The documentation for VC++ says:

"Objects declared as volatile are not used in optimizations because their
value can change at any time. The system always reads the current value of a
volatile object at the point it is requested, even if the previous
instruction asked for a value from the same object. Also, the value of the
object is written immediately on assignment."
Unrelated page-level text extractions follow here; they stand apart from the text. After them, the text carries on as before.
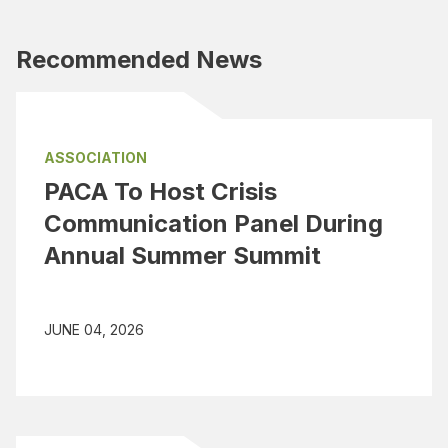
Recommended News
ASSOCIATION
PACA To Host Crisis
Communication Panel During
Annual Summer Summit
JUNE 04, 2026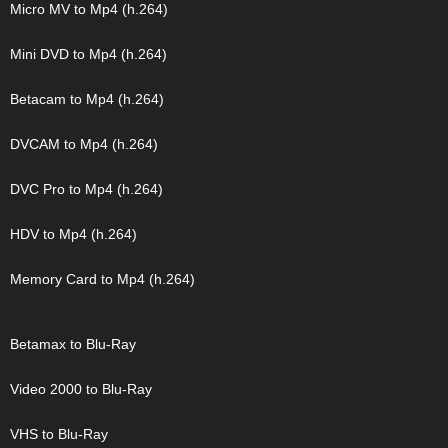
Micro MV to Mp4 (h.264)
Mini DVD to Mp4 (h.264)
Betacam to Mp4 (h.264)
DVCAM to Mp4 (h.264)
DVC Pro to Mp4 (h.264)
HDV to Mp4 (h.264)
Memory Card to Mp4 (h.264)
Betamax to Blu-Ray
Video 2000 to Blu-Ray
VHS to Blu-Ray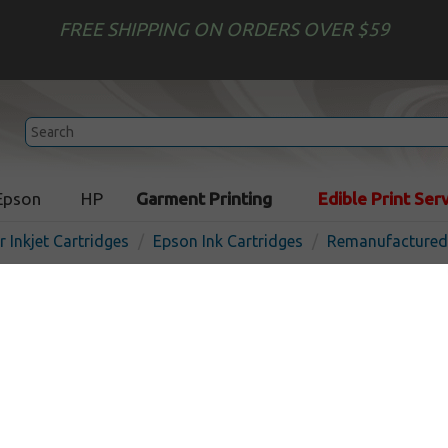
FREE SHIPPING ON ORDERS OVER $59
Epson
HP
Garment Printing
Edible Print Ser
r Inkjet Cartridges
Epson Ink Cartridges
Remanufactured 
Remanufactured Epson T60
cartridge - ultrachrome ye
In Stock
Yellow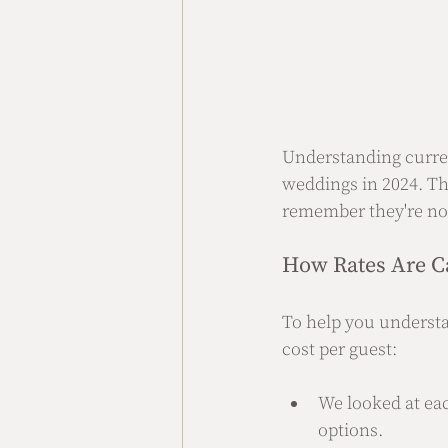
Understanding curren
weddings in 2024. The
remember they're not
How Rates Are C
To help you understa
cost per guest:
We looked at ea
options.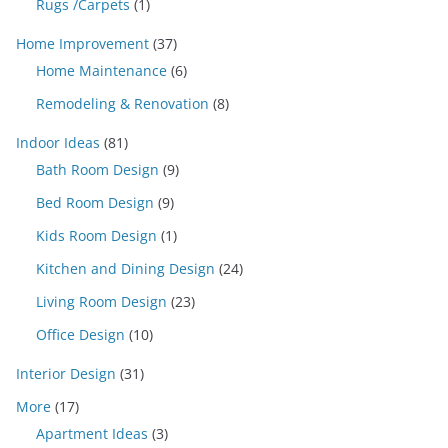
Rugs /Carpets
(1)
Home Improvement
(37)
Home Maintenance
(6)
Remodeling & Renovation
(8)
Indoor Ideas
(81)
Bath Room Design
(9)
Bed Room Design
(9)
Kids Room Design
(1)
Kitchen and Dining Design
(24)
Living Room Design
(23)
Office Design
(10)
Interior Design
(31)
More
(17)
Apartment Ideas
(3)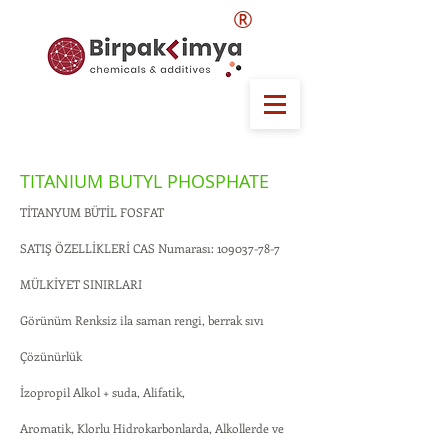
®
TITANIUM BUTYL PHOSPHATE
TİTANYUM BÜTİL FOSFAT
SATIŞ ÖZELLİKLERİ CAS Numarası:
109037-78-7
MÜLKİYET SINIRLARI
Görünüm Renksiz ila saman rengi, berrak sıvı
Çözünürlük
İzopropil Alkol + suda, Alifatik,
Aromatik, Klorlu Hidrokarbonlarda, Alkollerde ve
This, at least to me, implies that 'volatile' must defeat weak ordering
with the appropriate fences. It says it's read "at the point it is
requested" and it says it's written "immediately on assignment". If this
allows weak ordering, then the documentation is incorrect or, at best,
highly misleading.

DS


SenderX

unread,
May 31, 2003, 8:35:02 PM5/31/03
to
> This, at least to me, implies that 'volatile' must defeat weak
ordering
> with the appropriate fences. It says it's read "at the point it is
> requested" and it says it's written "immediately on assignment". If this
> allows weak ordering, then the documentation is incorrect or, at best,
> highly misleading.

volatile doesn't stop the processor from reordering the instructions, it
only stops the compiler.

You will need fences for this on weak-order systems, even with volatile
vars.

David Schwartz

unread,
May 31, 2003, 11:57:27 PM5/31/03
to

"SenderX" <x...@xxx.xxx> wrote in message
news:WSbCa.528169$Si4.4...@rwcrnsc51.ops.asp.att.net...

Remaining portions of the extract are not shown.